Jackson, however, doesn’t see it that way.

“It’s Ravens vs. the Chiefs,” Jackson said. “I don’t really look at it like I’m competing against him. I’m competing against their defense if anything. I depend on my defense to do a great job of stopping him. It’s my job to score points.”

Still, the comparisons between Mahomes and Jackson aren’t hard to find.

Mahomes is in his third year in the NFL, his second as a starter, and is the league’s reigning MVP. Jackson is in his second year, his first full season as a starter. 

Jackson won AFC Player of the Week in Week 1; Mahomes won in Week 2. Jackson has thrown for seven touchdowns and zero interceptions through two games. Mahomes has the same statistics. Mahomes has 822 total yards on the year. Jackson has 722. 

The respect is there from Jackson, who said Mahomes is on the way to becoming a quarterback like Tom Brady or Aaron Rodgers. 

“He’s on his way,” Jackson said. “Those guys have Super Bowls. He’s a dynamic quarterback. It’s his third year and he’s been doing a tremendous job. [He’s a] former MVP. I just can’t wait to compete against him again.”

Both quarterbacks can make plays off-script, albeit in different ways. 

Mahomes can run from sideline-to-sideline and throw the ball across the field. He’s thrown no-look passes and is incredibly dangerous outside of the pocket. 
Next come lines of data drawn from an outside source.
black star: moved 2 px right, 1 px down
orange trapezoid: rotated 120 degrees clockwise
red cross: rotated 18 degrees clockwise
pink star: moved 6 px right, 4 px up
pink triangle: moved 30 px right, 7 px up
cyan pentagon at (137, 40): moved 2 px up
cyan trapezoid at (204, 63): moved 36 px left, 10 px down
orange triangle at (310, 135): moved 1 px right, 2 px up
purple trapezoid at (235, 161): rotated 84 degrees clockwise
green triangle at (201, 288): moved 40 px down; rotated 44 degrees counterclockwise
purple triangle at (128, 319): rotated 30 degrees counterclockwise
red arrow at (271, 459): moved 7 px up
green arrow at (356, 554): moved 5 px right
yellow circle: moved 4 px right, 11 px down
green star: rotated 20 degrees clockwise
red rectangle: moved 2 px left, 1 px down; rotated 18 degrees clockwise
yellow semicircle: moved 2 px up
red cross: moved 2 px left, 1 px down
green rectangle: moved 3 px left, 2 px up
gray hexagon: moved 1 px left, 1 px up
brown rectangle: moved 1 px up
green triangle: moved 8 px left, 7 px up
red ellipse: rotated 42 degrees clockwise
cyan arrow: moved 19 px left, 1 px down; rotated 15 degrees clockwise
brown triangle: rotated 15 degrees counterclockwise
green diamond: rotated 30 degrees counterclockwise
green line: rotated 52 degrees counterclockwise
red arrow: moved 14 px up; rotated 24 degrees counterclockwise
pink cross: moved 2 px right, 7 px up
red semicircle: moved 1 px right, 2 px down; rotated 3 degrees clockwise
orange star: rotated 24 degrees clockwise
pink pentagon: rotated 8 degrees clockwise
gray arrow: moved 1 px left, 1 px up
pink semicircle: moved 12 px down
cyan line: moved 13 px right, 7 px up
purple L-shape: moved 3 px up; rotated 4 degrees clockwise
“You keep him in the pocket as much as you can,” coach John Harbaugh said of Mahomes. “You make him throw under pressure as much as you can. You cover the guys as well as you can. Then, you play football. That’s what you try to do. If he throws one up down the middle again, hopefully, we’ll get it this time.”

Jackson is just as dangerous outside the pocket, but because he can escape the pocket and forces defenses to commit to his running ability. His speed was a problem for the Cardinals last Sunday, who allowed him to rush for 120 yards. 

“The coordinators and the quarterbacks coaches, they’ve opened the gates for him,” Chiefs coach Andy Reid said on Jackson. “They’re doing a million different things, and he’s doing it well, and it looks like he’s loving doing it.”

Both quarterbacks have made a living by playing off-script and unexpected, whether or not their playing styles are similar. 

It’s why both teams will spend this Sunday trying to get the ball back in their own quarterback’s hands.

“I think he can continue doing what he’s been doing,” Earl Thomas said. “He’s been very consistent. He’s basically like the big energy ball we need. Whatever he’s doing, if he’s running the ball, if he’s passing, he’s making it happen for us. Us on defense, we just try to keep getting him the ball.”